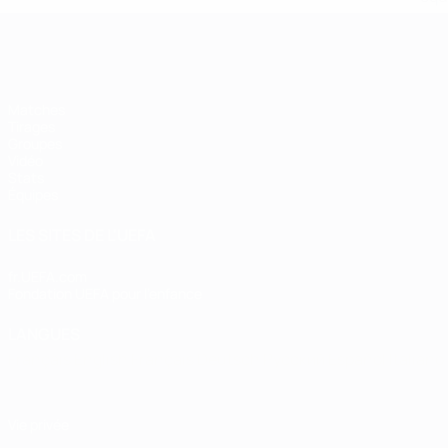
EURO de futsal
Matches
Tirages
Groupes
Vidéo
Stats
Équipes
LES SITES DE L'UEFA
fr.UEFA.com
Fondation UEFA pour l'enfance
LANGUES
Français
English
Français
Deutsch
Русский
Español
Italiano
Vie privée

________________________________________

WHAT YOU HAVE TO DO:
In the data above, which lines include "UEFA"? Return those lines.

SOLUTION:
LES SITES DE L'UEFA
fr.UEFA.com
Fondation UEFA pour l'enfance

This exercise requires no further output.